Vietnam - Roy kept telling us that Vietnam would be "in your face"... I would say this is mostly true. The people are really intense and don't really care about being friendly and nice to foreigners which was a shock after being loved in Burma and Thailand, but was a nice change, too. We spent some nights in Hanoi, a great city that is very walkable and has a beautiful lake in the middle and then 500 hours on a bus to go to a village in the north for a bike ride and sleepover in the village and then to Halong Bay, which is absolutely beautiful. We took a junk out to Catba Island, in the bay, and jumped from the top of it into the ocean (6 times for me... naturally. not as good as the rocks in the Carrabassett River, but nothing can really be as good as Maine, right?). Catba Island was really cool, too. Wes and I walked out the hotel door in the first fifteen minutes, planning on going for a walk or bike ride to a beach or something, but were harassed by some men trying to rent us their motorbikes, so naturally we got one. We spent the next 4 hours, for 50,000 dong (about 3 dollars) zooming around the island. Don't worry, Mum, I was wearing a helmet and Wes had driven 4-wheelers before. We saw some Canadians climbing rocks in the middle of a farm, went to the opposite end of the island where we saw the sunset but feared running out of gas and sunlight for the ride back, met two other Carls on the way who were fun to zoom around with, and went in a cave that has a hospital used between 1963 and 1965 so people could be treated during the war. I thought when we went through a big steel door into a hospital in a cave that our guide would lock the doors and it would be like a horror movie, but luckily that didn't happen. All three of us thought we might die at a few points, but we made it out of the cave alive and our bikes weren't stolen. We met some British guys who we had seen in Hanoi a few nights before and did magic tricks with Georgie, Rob, and Tom in a little expat bar on the island for a few hours. Back in Hanoi, Vivyan and I spent the day walking around, shopping, and not buying much, but it's a really cool place with a lot of French influence.

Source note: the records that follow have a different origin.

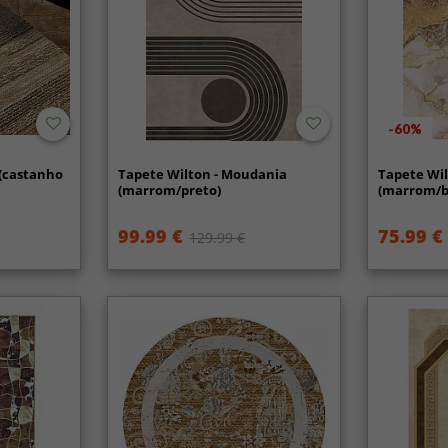
-60%
 (castanho
Tapete Wilton - Moudania
Tapete Wil
(marrom/preto)
(marrom/b
99.99 €
75.99 €
129.99 €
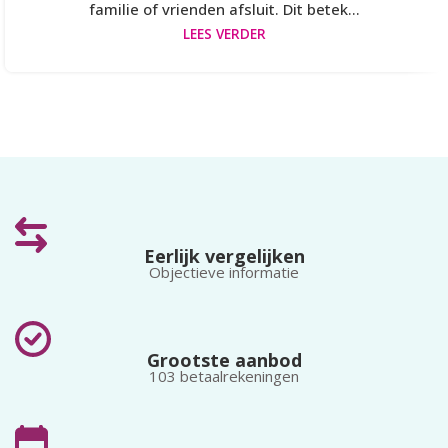
familie of vrienden afsluit. Dit betek...
LEES VERDER
Eerlijk vergelijken
Objectieve informatie
Grootste aanbod
103 betaalrekeningen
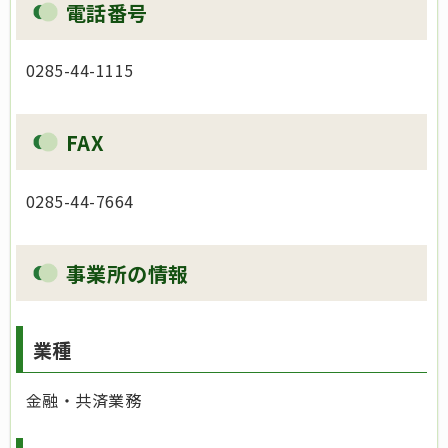
電話番号
0285-44-1115
FAX
0285-44-7664
事業所の情報
業種
金融・共済業務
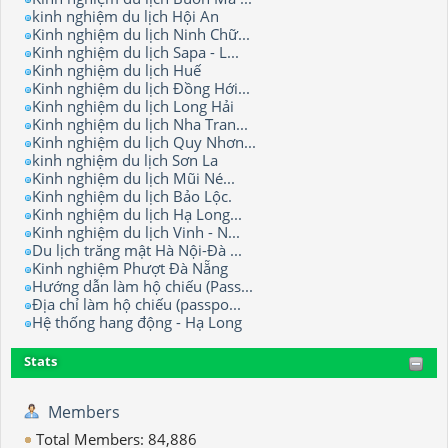
kinh nghiệm du lịch Hội An
Kinh nghiệm du lịch Ninh Chữ...
Kinh nghiệm du lịch Sapa - L...
Kinh nghiệm du lịch Huế
Kinh nghiệm du lịch Đồng Hới...
Kinh nghiệm du lịch Long Hải
Kinh nghiệm du lịch Nha Tran...
Kinh nghiệm du lịch Quy Nhơn...
kinh nghiệm du lịch Sơn La
Kinh nghiệm du lịch Mũi Né...
Kinh nghiệm du lịch Bảo Lộc.
Kinh nghiệm du lịch Hạ Long...
Kinh nghiệm du lịch Vinh - N...
Du lịch trăng mật Hà Nội-Đà ...
Kinh nghiệm Phượt Đà Nẵng
Hướng dẫn làm hộ chiếu (Pass...
Địa chỉ làm hộ chiếu (passpo...
Hệ thống hang động - Hạ Long
Stats
Members
Total Members: 84,886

To sum up, Southeast Asia is awesome. I am going to have to come back to see Cambodia and Laos, but at least I got a flag in every country, made some awesome friends, and got to know this group much better. I'll write more about that later, as well as where we are now, which is at the University of International Business and Economics in Beijing. I'm going to go eat some noodles now and get ready for another class, but tonight we're doing Karaoke down the street and I am WAY excited. Love to everyone!